These notes based on (paraphrasing, quoting) Fred Brooks (mid 70's on experience in 60's doing IBM OS 360)
Also glanced at resources:
Prof. Redmiles summarized as:
Issues in software development; US Government Spending
Software like a tar pit: The more you fight it, the deeper you sink!
No one single thing seems that difficult; "any particular paw can be pulled away." Simultaneous and interacting factors brings productivity to a halt.
A program is just a set of instructions that seems to do what you want. All programmers say "Oh, I can easily beat the 10 lines / day cited by industrial programmers." They are talking about just coding something, not building a product.
A product (more useful than a program):
Brooks estimates a 3x cost increase for this.
To be a component in a programming system (collection of interacting programs like an OS):
Brooks estimates that this too costs 3x.
A combined programming system product is 9x more costly than a program.
Why does software fail?
Brooks says programmers are optimists (everything will go right etc...). Incompleteness and inconsistencies become clear only during implementation. He concludes that experimenting, "working out" are essential disciplines.
Each task has a nonzero probability of failure or slippage. Probability that all will go well is near zero.
Cost varies with manpower and resources, but progress does not! Hence, using "man month" (person month) as a measure is misleading and dangerous. They are interchangeable only when there is no interaction whatsoever between tasks.
For partionable tasks that require communication, must add communication to the cost of completion. Communication is:
For building a system (requires lots of communication), the communication effort quickly dominates the effort. Adding more people lengthens not shortens the schedule
Testing cost underestimated always. Brooks suggests:
TJP: don't forget that writing test harnesses can be almost as much work or sometimes more as writing the actual code.
Delays during final testing are very demoralizing!
Urgency of boss forces programmers to agree to unrealistic schedules.
It is very hard to defend an estimate (good or bad); people use "hunches"
The difference between a good programmer and bad programmer is at least:
The 20k/yr programmer is more than 10x more productive than 10/yr programmer (1960's salaries...i hope) ;)

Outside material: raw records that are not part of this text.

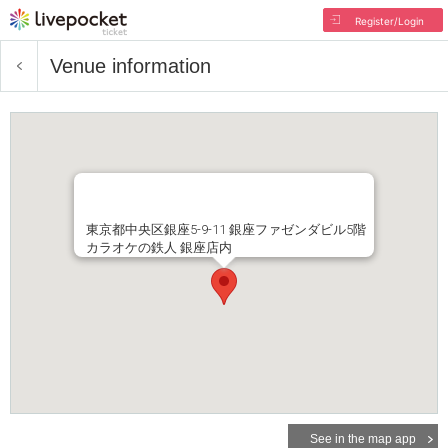
Register/Login
Venue information
東京都中央区銀座5-9-11 銀座ファゼンダビル5階
カラオケの鉄人 銀座店内
See in the map app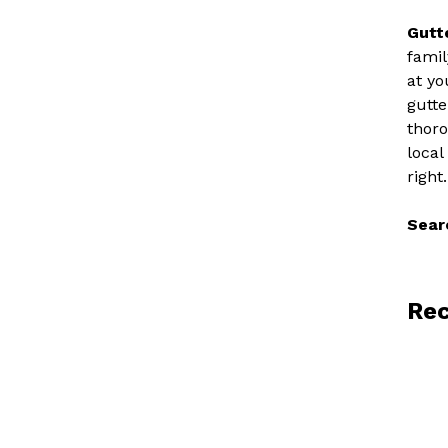
Gutt
famil
at yo
gutte
thoro
local
right.
Sear
Rec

Data showed no correlation between experience and performance (but clearly there must be some).
"Small" team shouldn't exceed 10 programmers.

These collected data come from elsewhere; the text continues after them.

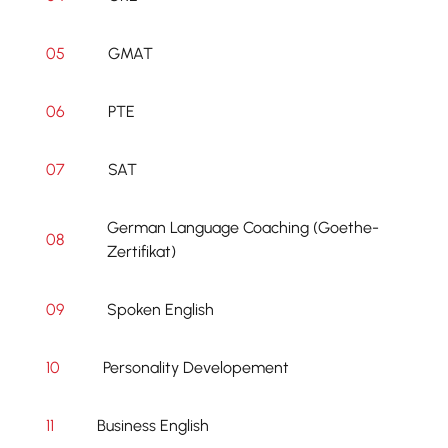
05
GMAT
06
PTE
07
SAT
German Language Coaching (Goethe-
08
Zertifikat)
09
Spoken English
10
Personality Developement
11
Business English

Managers want small sharp team, but you can't build a very large system this way.
OS360 took about 5000 man years to complete. A team of 200 programmers would take 25 years (assuming simple linear partitionable tasks) Took only 4 years with 1000 people (quoting from book these numbers but don't seem to add up).
Instead of hiring 200 programmers what about this: hire 10 superstars with say 7x productivity factor and 7x reduction in communication costs. 5000 hours / (10 x 7 x 7) = 10 years. Hmm...may not work even still.

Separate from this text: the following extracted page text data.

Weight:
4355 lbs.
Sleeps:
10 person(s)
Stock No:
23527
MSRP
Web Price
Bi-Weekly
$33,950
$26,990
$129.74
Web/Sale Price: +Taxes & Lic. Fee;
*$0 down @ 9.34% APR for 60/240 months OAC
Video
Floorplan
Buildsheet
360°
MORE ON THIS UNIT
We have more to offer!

Harlan Mills suggests surgical teams: team leader (chief programmer==surgeon) with supporting surgeons, nurses. Chief does the cutting and other support.
Might be tough to find right mix of people, desires, skills (i.e., who wants to do the testing?)
What's the difference? Surgical team: project is surgeon's brainchild and they are in charge of conceptual integrity etc... In collaborative team, everyone is equal and things are "designed by committee". Causes chaos.
How to scale? Large system broken into subsystems assigned to surgical teams. Some coordination between surgical team leaders.
TJP: in my experience, having a single mind behind ANTLR has made all tools, concepts hold together well. Most projects are "touched" by many grad students as they drift through a department and work on the tool for a prof.
Ratio of functionality / conceptual complexity is important.
One or a few minds design, many implement (per surgical team).
Brooks argues for separating implementation by using clock (hands, etc...) design with the many implementations. Architecture is what happens, and implementation is how it happens.
Defending aristocracy he says: Even though implementators will have some good ideas, if they don't fit within the conceptual integrity, they are best left out.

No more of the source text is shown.